What you need to do →
Search the entries below for "met de nieuwe eigenaar.". Give that line and all the lines after it again, exactly, through the last, without pictures.
[[ Exercise data open ]]
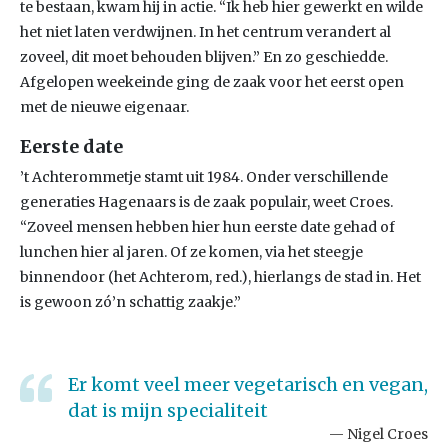
te bestaan, kwam hij in actie. “Ik heb hier gewerkt en wilde
het niet laten verdwijnen. In het centrum verandert al
zoveel, dit moet behouden blijven.” En zo geschiedde.
Afgelopen weekeinde ging de zaak voor het eerst open
met de nieuwe eigenaar.
Eerste date
’t Achterommetje stamt uit 1984. Onder verschillende
generaties Hagenaars is de zaak populair, weet Croes.
“Zoveel mensen hebben hier hun eerste date gehad of
lunchen hier al jaren. Of ze komen, via het steegje
binnendoor (het Achterom, red.), hierlangs de stad in. Het
is gewoon zó’n schattig zaakje.”
Er komt veel meer vegetarisch en vegan,
dat is mijn specialiteit
Nigel Croes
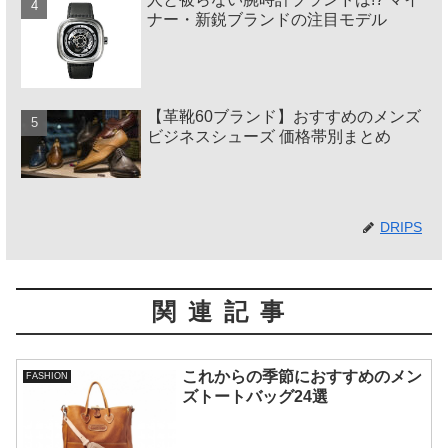
ナー・新鋭ブランドの注目モデル
【革靴60ブランド】おすすめのメンズ
ビジネスシューズ 価格帯別まとめ
DRIPS
関連記事
これからの季節におすすめのメン
FASHION
ズトートバッグ24選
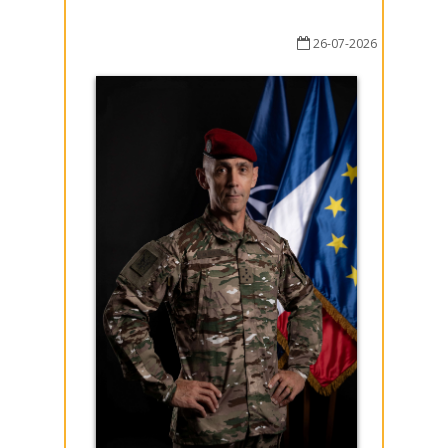
26-07-2026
[[ Exercise data closed ]]
The answer →
met de nieuwe eigenaar.
Eerste date
’t Achterommetje stamt uit 1984. Onder verschillende
generaties Hagenaars is de zaak populair, weet Croes.
“Zoveel mensen hebben hier hun eerste date gehad of
lunchen hier al jaren. Of ze komen, via het steegje
binnendoor (het Achterom, red.), hierlangs de stad in. Het
is gewoon zó’n schattig zaakje.”
Er komt veel meer vegetarisch en vegan,
dat is mijn specialiteit
Nigel Croes
ナー・新鋭ブランドの注目モデル
【革靴60ブランド】おすすめのメンズ
ビジネスシューズ 価格帯別まとめ
DRIPS
関連記事
これからの季節におすすめのメン
FASHION
ズトートバッグ24選
26-07-2026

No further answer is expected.